Embracing the message of putting customers first has led to a digital product that tries to make finance as simple as possible.

It takes four minutes to sign up for a N26 account on a mobile phone. Abnormal transactions are brought to the user’s attention, making the ability to spot fraud easier. And when it comes to using the platform, one click interactions are featured, including the ability to report a credit card missing with the click of a button.

To Stalf, the clarity and ease in which customers interact with a financial product is the foundation of trust and honesty. “Transparency doesn’t mean you show everything at every moment, but show people the right thing at the right time, creating a trusted brand,” said Stalf.

Although trust is important to any company, a digital bank utilizing third party financial tools needs to acquire trust in more than one way. Not everyone has the time and understanding to find the best financial tools on the market, so N26 needs customers to trust that partnerships they’ve made are with the best companies possible. “If TransferWise is connected with us, we’ve done the preselection that it’s a good offer,” he remarked. “That’s what we have to build our brand around: winning customer trust and putting great products forward.”

Not everything has gone as planned. On June 6th, 2016, several hundred customer accounts were canceled after frequent ATM withdrawals led to higher than anticipated fees for N26. Through a press release, N26 explained its decision to shutter the accounts, and announced a new fair use policy outlining usage guidelines for its customers.

N26 has since changed the manner customers withdraw and deposit funds, utilizing in-store retail networks to facilitate account activity. Customers can now go into one of eight thousand retail locations across Germany to withdraw money,and deposit cash into QR-marked envelopes.

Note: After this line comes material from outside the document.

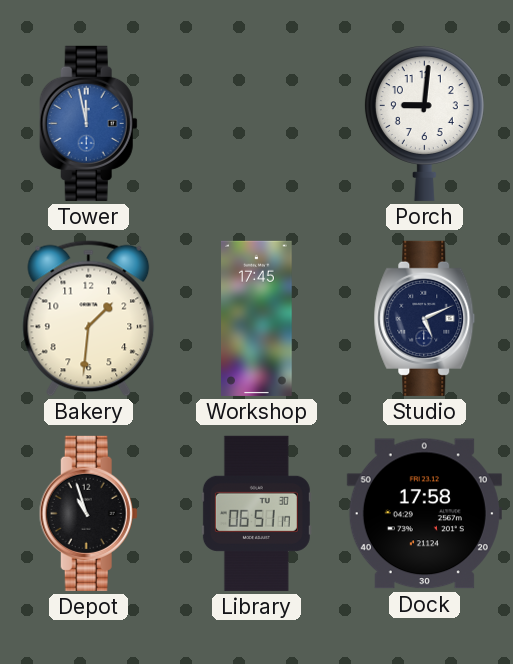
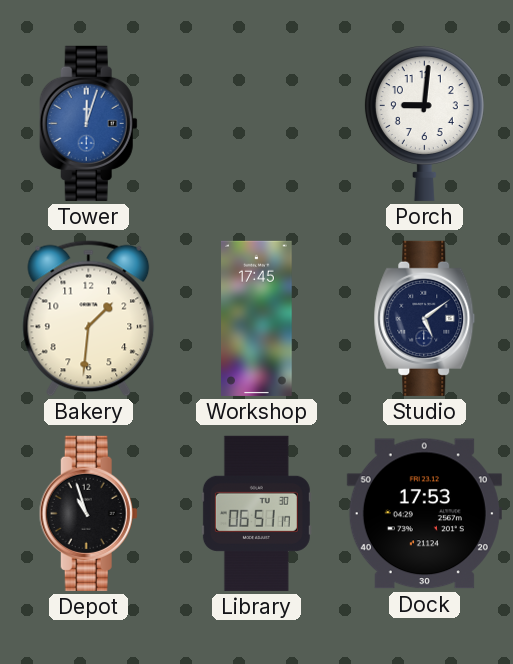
Tower: 11:58 -> 12:03
Studio: 5:11 -> 5:09
Dock: 17:58 -> 17:53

Users are still limited to five free ATM withdrawals a month. Stalf understands that problems arise when building a business, and how a company responds to an issue may be more important than the issue itself.

“We tried to be very transparent, and tried to change fundamentally the cost structure behind everything,” concluded Stalf. “Our customers understand that the model has to be sustainable, transparent, and fair. We tried to respond honestly and transparently, and we focus on the core value proposition of simplifying your financial life.”

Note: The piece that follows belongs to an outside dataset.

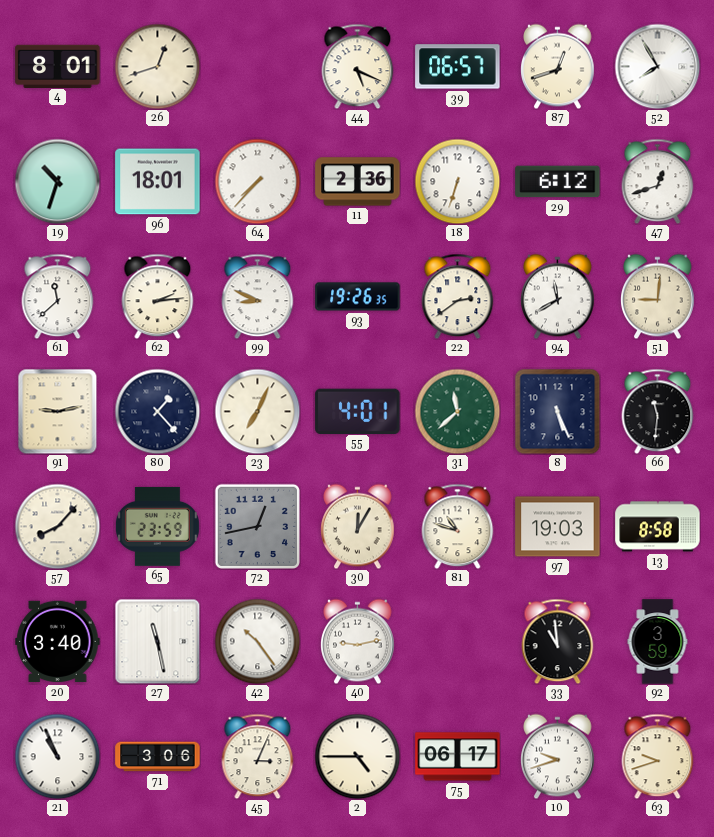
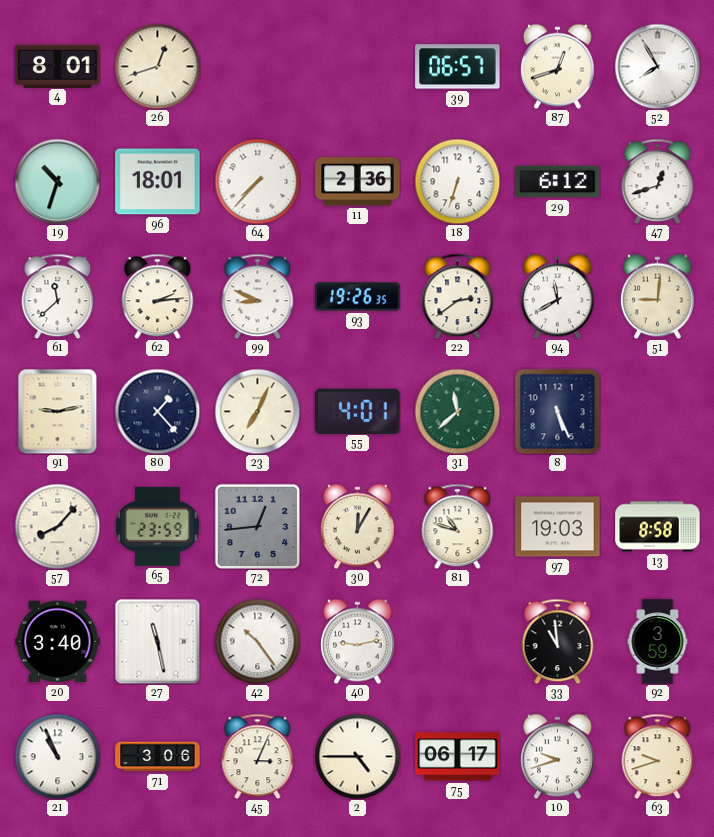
44: 5:19 -> none
66: 11:31 -> none
72: 12:43 -> 12:44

Being honest and transparent seems to have worked, as user activity and signups increased in the period following the cancellations, according to N26’s CEO.

N26 may be building a bank of the future, but it still has a long road ahead towards its goal of disrupting the banking world. If N26 can grow its customer base, while keeping costs low and including more services catering to a larger audience, it could have a chance of becoming more than a niche bank. Whatever happens, digital upstarts are providing an interesting example for the bank of the future.